→ **Brief**:
What is needed is an exact copy of the entries below, with the pictures left out.

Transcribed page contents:
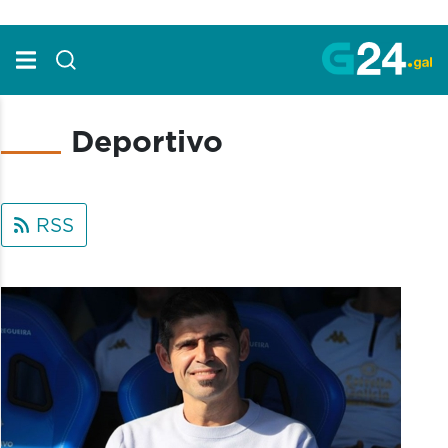
Skip to Main Content
Deportivo
RSS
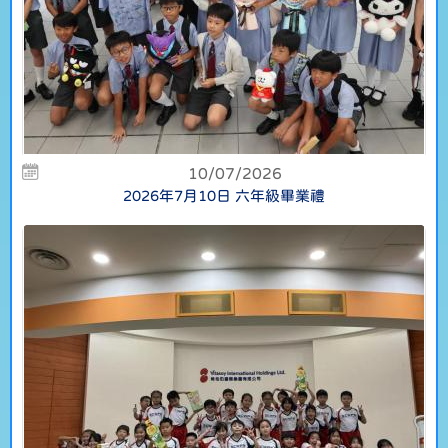
10/07/2026
2026年7月10日 六年級畢業禮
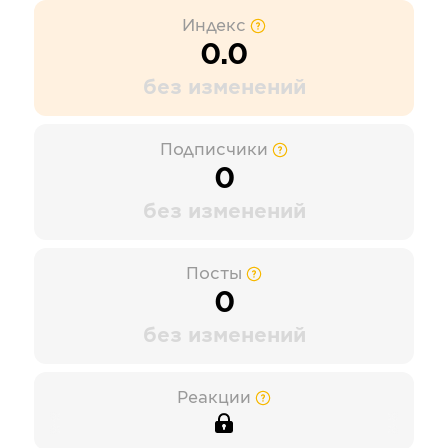
Индекс
0.0
без изменений
Подписчики
0
без изменений
Посты
0
без изменений
Реакции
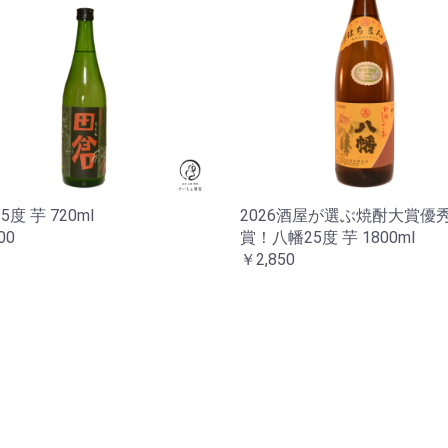
5度 芋 720ml
2026酒屋が選ぶ焼酎大賞優
00
賞！八幡25度 芋 1800ml
￥2,850
お買い物を続ける
カートへ進む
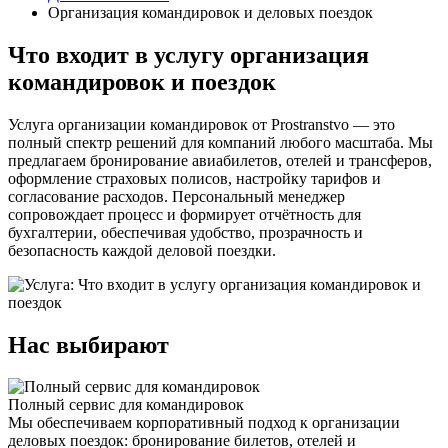
Организация командировок и деловых поездок
Что входит в услугу организация
командировок и поездок
Услуга организации командировок от Prostranstvo — это
полный спектр решений для компаний любого масштаба. Мы
предлагаем бронирование авиабилетов, отелей и трансферов,
оформление страховых полисов, настройку тарифов и
согласование расходов. Персональный менеджер
сопровождает процесс и формирует отчётность для
бухгалтерии, обеспечивая удобство, прозрачность и
безопасность каждой деловой поездки.
Нас выбирают
Полный сервис для командировок
Мы обеспечиваем корпоративный подход к организации
деловых поездок: бронирование билетов, отелей и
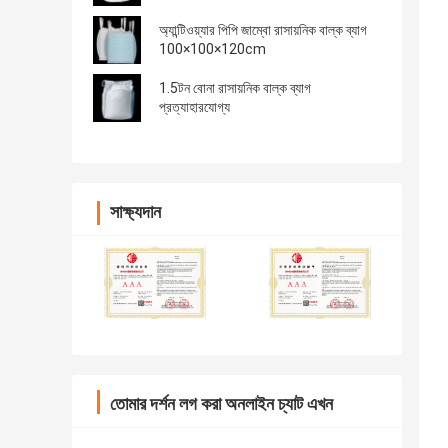
অ্যান্টিওয়্যার পিপি জাম্বো রাসায়নিক বাল্ক ব্যাগ
100×100×120cm
1.5টন বোনা রাসায়নিক বাল্ক ব্যাগ
প্রত্যাহারযোগ্য
সাক্ষ্যদান
তোমার দর্শন লগ করা অনলাইন চ্যাট এখন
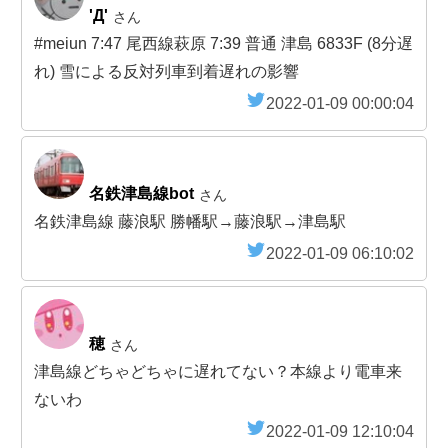
'Д'
さん
#meiun 7:47 尾西線萩原 7:39 普通 津島 6833F (8分遅
れ) 雪による反対列車到着遅れの影響
2022-01-09 00:00:04
名鉄津島線bot
さん
名鉄津島線 藤浪駅 勝幡駅→藤浪駅→津島駅
2022-01-09 06:10:02
穂
さん
津島線どちゃどちゃに遅れてない？本線より電車来
ないわ
2022-01-09 12:10:04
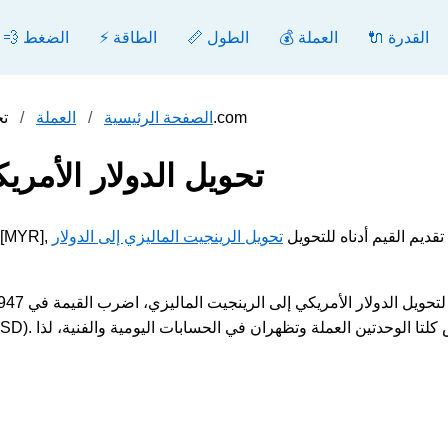
🔌 القدرة
💰 العملة
📏 الطول
⚡ الطاقة
💨 الضغط
تحويل الدولار الأمريكي إلى الرينجيت الماليزي - محول.com
الصفحة الرئيسية
العملة
تحويل الدولار الأمري
مريكي [USD] إلى الرينجيت الماليزي [MYR], يرجى تقديم القيم أدناه للتحويل
تحويل الرينجيت الماليزي إلى الدولار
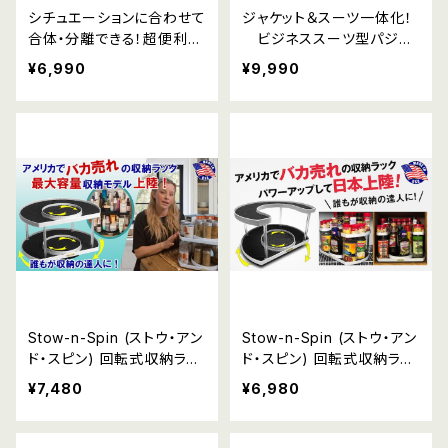
シチュエーションに合わせて
ジャケット＆スーツ一体化！
合体・分離できる！超便利な
ビジネススーツ型パジャ
2 in 1 合体ボディバック
マ「ビズウェット」
¥6,990
¥9,990
Stow-n-Spin (ストウ・アン
Stow-n-Spin (ストウ・アン
ド・スピン) 回転式収納ラッ
ド・スピン) 回転式収納ラッ
ク Double Deluxe
ク Deluxue
¥7,480
¥6,980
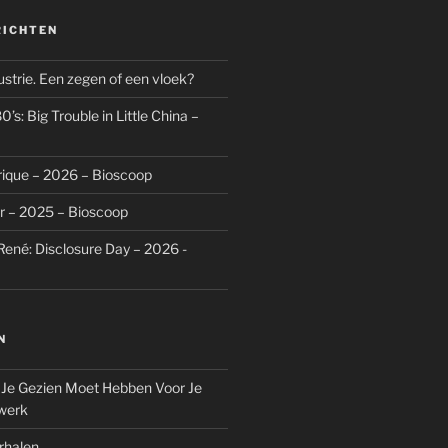
RICHTEN
dustrie. Een zegen of een vloek?
’s: Big Trouble in Little China –
rique – 2026 – Bioscoop
r – 2025 – Bioscoop
René: Disclosure Day – 2026 -
N
 Je Gezien Moet Hebben Voor Je
werk
rhalen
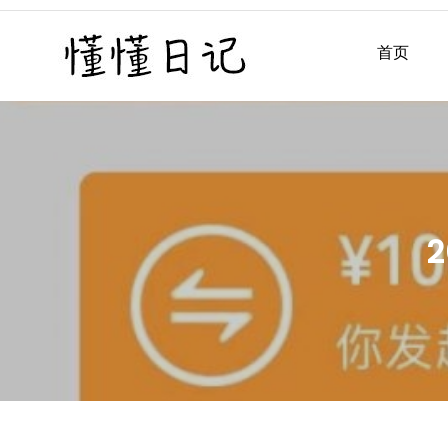
Skip
to
首页
懂懂日记
懂懂日记网每天同步更新懂
content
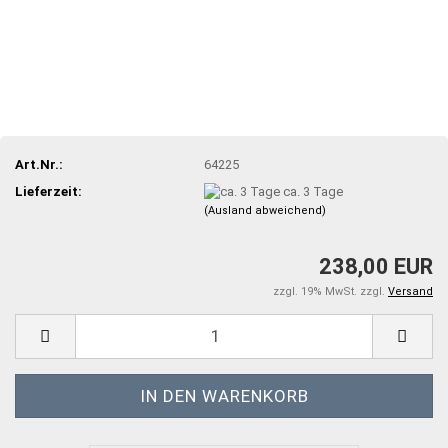
Art.Nr.:
64225
Lieferzeit:
ca. 3 Tage
(Ausland abweichend)
238,00 EUR
zzgl. 19% MwSt. zzgl.
Versand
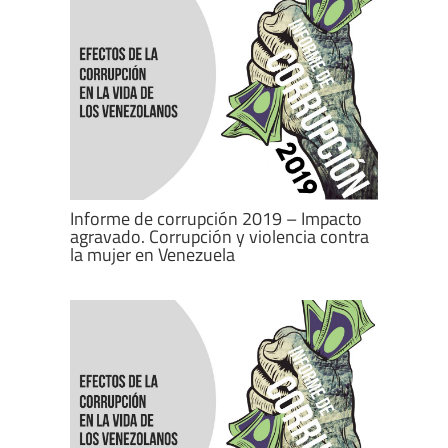
Informe de corrupción 2019 – Impacto
agravado. Corrupción y violencia contra
la mujer en Venezuela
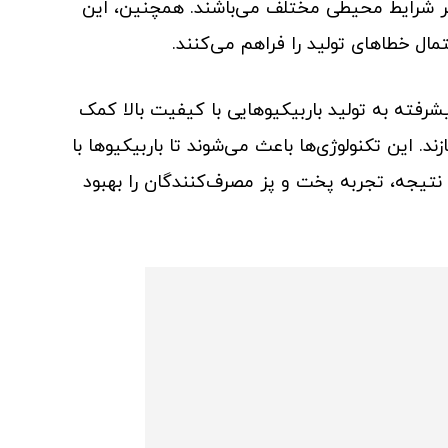
رابر شرایط محیطی مختلف می‌باشند. همچنین، این
ال خطاهای تولید را فراهم می‌کنند.
شرفته به تولید باربیکیوهایی با کیفیت بالا کمک
د. این تکنولوژی‌ها باعث می‌شوند تا باربیکیوها با
 نتیجه، تجربه پخت و پز مصرف‌کنندگان را بهبود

→ **Solution to this problem**:
Skip to Main Content
Deportivo
RSS
10/07/2026
2026年7月10日 六年級畢業禮
Индекс
0.0
без изменений
Подписчики
0
без изменений
Посты
0
без изменений
Реакции
5度 芋 720ml
2026酒屋が選ぶ焼酎大賞優
00
賞！八幡25度 芋 1800ml
￥2,850
お買い物を続ける
カートへ進む
Организация командировок и деловых поездок
Что входит в услугу организация
командировок и поездок
Услуга организации командировок от Prostranstvo — это
полный спектр решений для компаний любого масштаба. Мы
предлагаем бронирование авиабилетов, отелей и трансферов,
оформление страховых полисов, настройку тарифов и
согласование расходов. Персональный менеджер
сопровождает процесс и формирует отчётность для
бухгалтерии, обеспечивая удобство, прозрачность и
безопасность каждой деловой поездки.
Нас выбирают
Полный сервис для командировок
Мы обеспечиваем корпоративный подход к организации
деловых поездок: бронирование билетов, отелей и
অ্যান্টিওয়্যার পিপি জাম্বো রাসায়নিক বাল্ক ব্যাগ
100×100×120cm
1.5টন বোনা রাসায়নিক বাল্ক ব্যাগ
প্রত্যাহারযোগ্য
সাক্ষ্যদান
তোমার দর্শন লগ করা অনলাইন চ্যাট এখন
'Д'
さん
#meiun 7:47 尾西線萩原 7:39 普通 津島 6833F (8分遅
れ) 雪による反対列車到着遅れの影響
2022-01-09 00:00:04
名鉄津島線bot
さん
名鉄津島線 藤浪駅 勝幡駅→藤浪駅→津島駅
2022-01-09 06:10:02
穂
さん
津島線どちゃどちゃに遅れてない？本線より電車来
ないわ
2022-01-09 12:10:04
🔌 القدرة
💰 العملة
📏 الطول
⚡ الطاقة
💨 الضغط
تحويل الدولار الأمريكي إلى الرينجيت الماليزي - محول.com
الصفحة الرئيسية
العملة
تحويل الدولار الأمري
مريكي [USD] إلى الرينجيت الماليزي [MYR], يرجى تقديم القيم أدناه للتحويل
تحويل الرينجيت الماليزي إلى الدولار
シチュエーションに合わせて
ジャケット＆スーツ一体化！
合体・分離できる！超便利な
ビジネススーツ型パジャ
2 in 1 合体ボディバック
マ「ビズウェット」
¥6,990
¥9,990
Stow-n-Spin (ストウ・アン
Stow-n-Spin (ストウ・アン
ド・スピン) 回転式収納ラッ
ド・スピン) 回転式収納ラッ
ク Double Deluxe
ク Deluxue
¥7,480
¥6,980
RICHTEN
dustrie. Een zegen of een vloek?
’s: Big Trouble in Little China –
rique – 2026 – Bioscoop
r – 2025 – Bioscoop
René: Disclosure Day – 2026 -
N
 Je Gezien Moet Hebben Voor Je
werk
rhalen
Skip
to
首页
懂懂日记
懂懂日记网每天同步更新懂
content
Art.Nr.:
64225
Lieferzeit:
ca. 3 Tage
(Ausland abweichend)
238,00 EUR
zzgl. 19% MwSt. zzgl.
Versand
Informe de corrupción 2019 – Impacto
agravado. Corrupción y violencia contra
la mujer en Venezuela
رابر شرایط محیطی مختلف می‌باشند. همچنین، این
ال خطاهای تولید را فراهم می‌کنند.
شرفته به تولید باربیکیوهایی با کیفیت بالا کمک
د. این تکنولوژی‌ها باعث می‌شوند تا باربیکیوها با
 نتیجه، تجربه پخت و پز مصرف‌کنندگان را بهبود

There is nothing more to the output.